The Dark Remains - Mark Anthony [15]
Durge staggered back. It felt as if the blood had been drained from his veins by a cold knife.
“Go away,” he croaked. “I am an old man now. Will you not let me be free?”
Tears coursed down his cheeks, steaming in the frigid air. Now the woman’s expression seemed sorrowful. She reached for him, but at that moment the rising sun broke through the mist outside. Its light pierced the substance of the ghosts, and in an instant they were gone.
6.
Lirith woke with a gasp.
She sat up in bed, her nightgown damp and clammy with sweat. Something had awakened her—but what was it?
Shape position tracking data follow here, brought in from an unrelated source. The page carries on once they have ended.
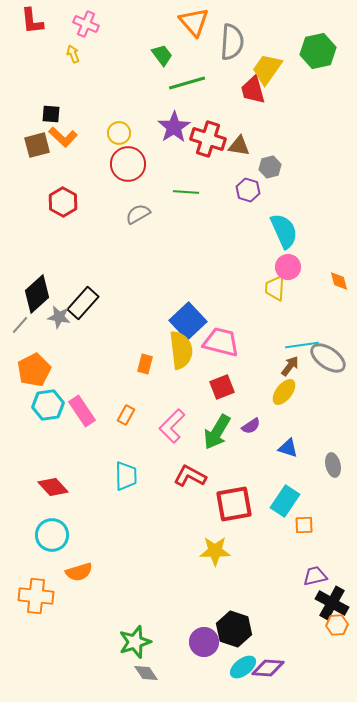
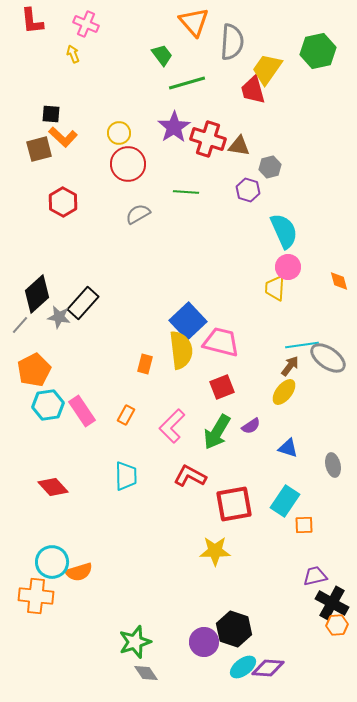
brown square at (37, 145): moved 2 px right, 4 px down
cyan circle at (52, 535): moved 27 px down
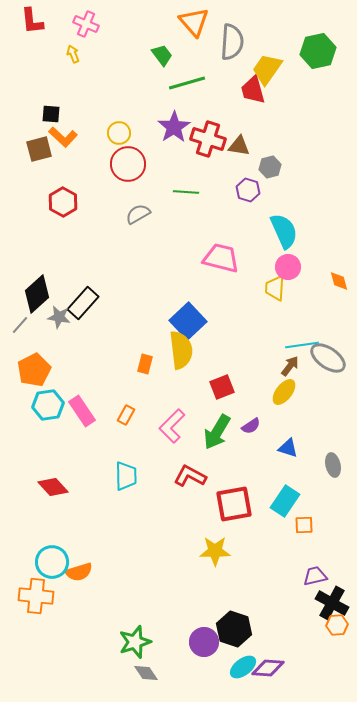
pink trapezoid at (221, 342): moved 84 px up
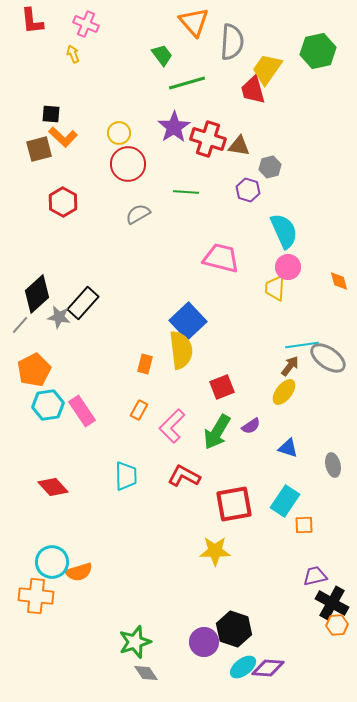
orange rectangle at (126, 415): moved 13 px right, 5 px up
red L-shape at (190, 476): moved 6 px left
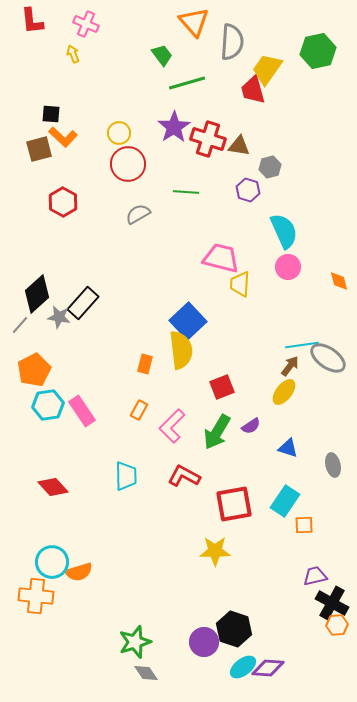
yellow trapezoid at (275, 288): moved 35 px left, 4 px up
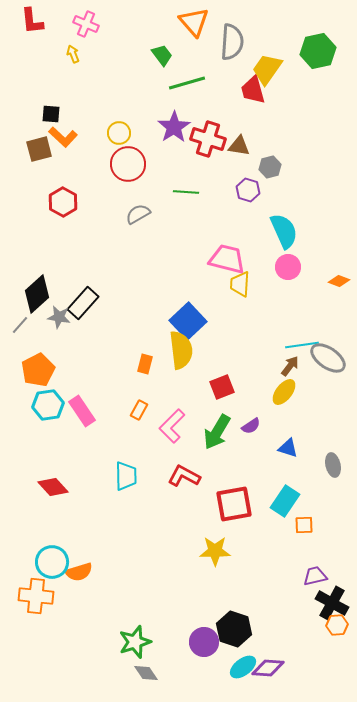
pink trapezoid at (221, 258): moved 6 px right, 1 px down
orange diamond at (339, 281): rotated 55 degrees counterclockwise
orange pentagon at (34, 370): moved 4 px right
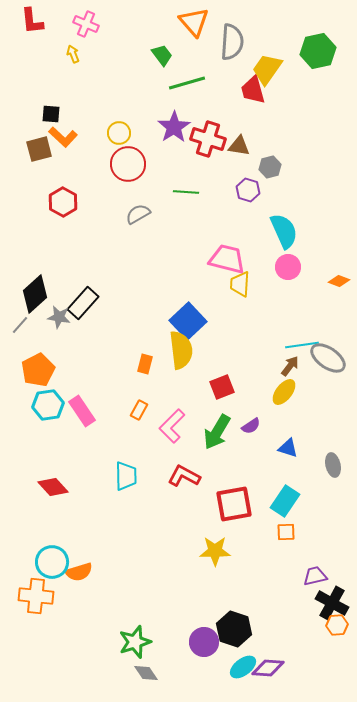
black diamond at (37, 294): moved 2 px left
orange square at (304, 525): moved 18 px left, 7 px down
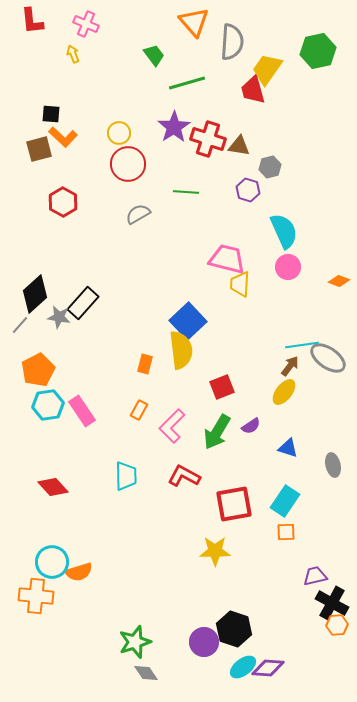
green trapezoid at (162, 55): moved 8 px left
She saw only mundane objects in the colorless light that filtered through the narrow window: a chair, a table, the wardrobe. Quickly, she shut her eyes, gazing with another sort of vision.
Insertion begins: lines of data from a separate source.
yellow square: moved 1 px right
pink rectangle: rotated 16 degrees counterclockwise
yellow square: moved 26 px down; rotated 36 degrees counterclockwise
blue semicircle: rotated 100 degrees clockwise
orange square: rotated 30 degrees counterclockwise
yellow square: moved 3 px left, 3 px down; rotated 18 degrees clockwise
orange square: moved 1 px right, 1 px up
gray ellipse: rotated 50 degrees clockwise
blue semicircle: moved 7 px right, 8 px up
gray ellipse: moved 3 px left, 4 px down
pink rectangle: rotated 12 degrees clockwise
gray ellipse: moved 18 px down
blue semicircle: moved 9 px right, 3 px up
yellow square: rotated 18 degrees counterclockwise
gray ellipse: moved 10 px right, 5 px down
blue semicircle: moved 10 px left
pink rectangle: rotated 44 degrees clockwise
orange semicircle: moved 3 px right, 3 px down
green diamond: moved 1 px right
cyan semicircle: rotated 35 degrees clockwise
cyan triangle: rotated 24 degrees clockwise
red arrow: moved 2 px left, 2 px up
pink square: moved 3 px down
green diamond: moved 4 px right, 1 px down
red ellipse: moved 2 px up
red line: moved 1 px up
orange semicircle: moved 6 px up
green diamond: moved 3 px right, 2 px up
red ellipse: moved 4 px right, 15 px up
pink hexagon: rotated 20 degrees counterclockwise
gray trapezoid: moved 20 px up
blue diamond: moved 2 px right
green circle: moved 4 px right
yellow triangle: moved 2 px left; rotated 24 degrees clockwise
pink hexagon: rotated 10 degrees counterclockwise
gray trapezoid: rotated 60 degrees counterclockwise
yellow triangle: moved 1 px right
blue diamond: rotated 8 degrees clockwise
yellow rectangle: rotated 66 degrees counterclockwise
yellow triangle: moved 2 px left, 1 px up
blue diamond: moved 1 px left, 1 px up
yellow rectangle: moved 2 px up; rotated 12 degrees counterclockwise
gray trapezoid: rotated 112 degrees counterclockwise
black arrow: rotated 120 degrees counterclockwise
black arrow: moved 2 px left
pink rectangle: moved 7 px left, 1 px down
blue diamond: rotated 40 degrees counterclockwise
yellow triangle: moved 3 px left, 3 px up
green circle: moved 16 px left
At once she saw the shimmering web of magic that wove itself over and among all things, brilliant with color where all had been dull gray before. The warmth of the Weirding flooded her, filling her with reassurance. Everything was as it should be.
Perhaps it was only her dream that disturbed her. Why it had come to her, she didn’t know. It had been so long since she had thought of that place, that time. Yet she could smell the heavy smoke of incense, hear the clink of beads and harsh laughter drifting on steamy air as if she were still there.
Dance, my dark one. Dance if you ever hope to be free. What a beautiful thing you are, as lovely as the night itself. Yes, you see it now—this is the only way.…
Despite the comforting tendrils of the Weirding that coiled around her, Lirith shivered. What had made her think of things so long and far ago? But perhaps it was not such a mystery.
You flee your fate. Yet you cannot escape it, for it lies within you.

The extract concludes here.